■ What is being asked ■
Restate every record exactly as it is written, while omitting the pictures it holds.

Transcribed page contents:

((

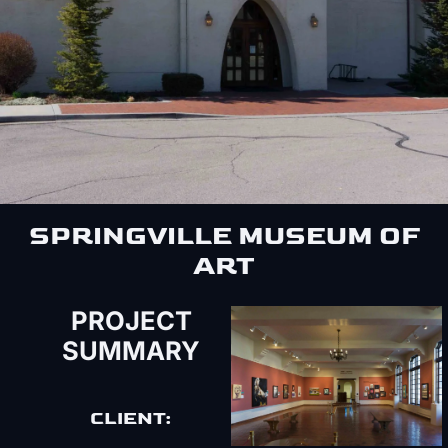
SPRINGVILLE MUSEUM OF
ART
PROJECT
SUMMARY
CLIENT:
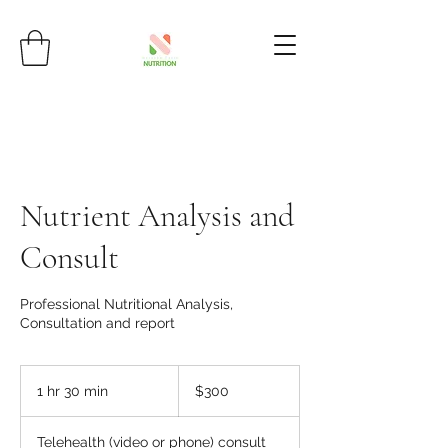
Nutrient Analysis and
Consult
Professional Nutritional Analysis,
Consultation and report
300
Australian
1 hr 30 min
1
$300
dollars
h
3
Telehealth (video or phone) consult
0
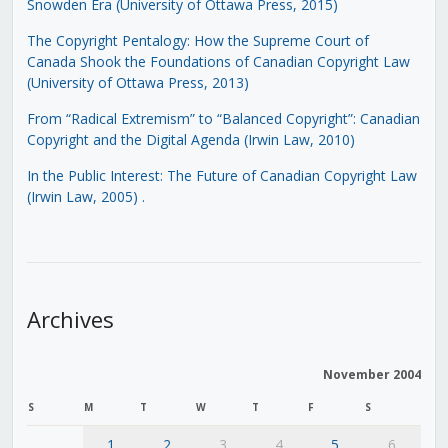
Snowden Era (University of Ottawa Press, 2015)
The Copyright Pentalogy: How the Supreme Court of
Canada Shook the Foundations of Canadian Copyright Law
(University of Ottawa Press, 2013)
From “Radical Extremism” to “Balanced Copyright”: Canadian
Copyright and the Digital Agenda (Irwin Law, 2010)
In the Public Interest: The Future of Canadian Copyright Law
(Irwin Law, 2005)
.
Archives
November 2004
S
M
T
W
T
F
S
1
2
3
4
5
6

))

■ Your response ■
SPRINGVILLE MUSEUM OF
ART
PROJECT
SUMMARY
CLIENT:
Nutrient Analysis and
Consult
Professional Nutritional Analysis,
Consultation and report
300
Australian
1 hr 30 min
1
$300
dollars
h
3
Telehealth (video or phone) consult
0
Snowden Era (University of Ottawa Press, 2015)
The Copyright Pentalogy: How the Supreme Court of
Canada Shook the Foundations of Canadian Copyright Law
(University of Ottawa Press, 2013)
From “Radical Extremism” to “Balanced Copyright”: Canadian
Copyright and the Digital Agenda (Irwin Law, 2010)
In the Public Interest: The Future of Canadian Copyright Law
(Irwin Law, 2005)
.
Archives
November 2004
S
M
T
W
T
F
S
1
2
3
4
5
6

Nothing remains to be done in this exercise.